=== TASK TO COMPLETE ===
Please set down every entry below exactly as given.

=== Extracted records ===
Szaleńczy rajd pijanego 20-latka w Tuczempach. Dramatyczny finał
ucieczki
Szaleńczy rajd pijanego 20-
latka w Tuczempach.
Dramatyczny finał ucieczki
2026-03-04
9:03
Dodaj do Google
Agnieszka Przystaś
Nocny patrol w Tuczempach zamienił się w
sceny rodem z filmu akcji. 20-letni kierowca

=== RESULT OF THE TASK ===
Szaleńczy rajd pijanego 20-latka w Tuczempach. Dramatyczny finał
ucieczki
Szaleńczy rajd pijanego 20-
latka w Tuczempach.
Dramatyczny finał ucieczki
2026-03-04
9:03
Dodaj do Google
Agnieszka Przystaś
Nocny patrol w Tuczempach zamienił się w
sceny rodem z filmu akcji. 20-letni kierowca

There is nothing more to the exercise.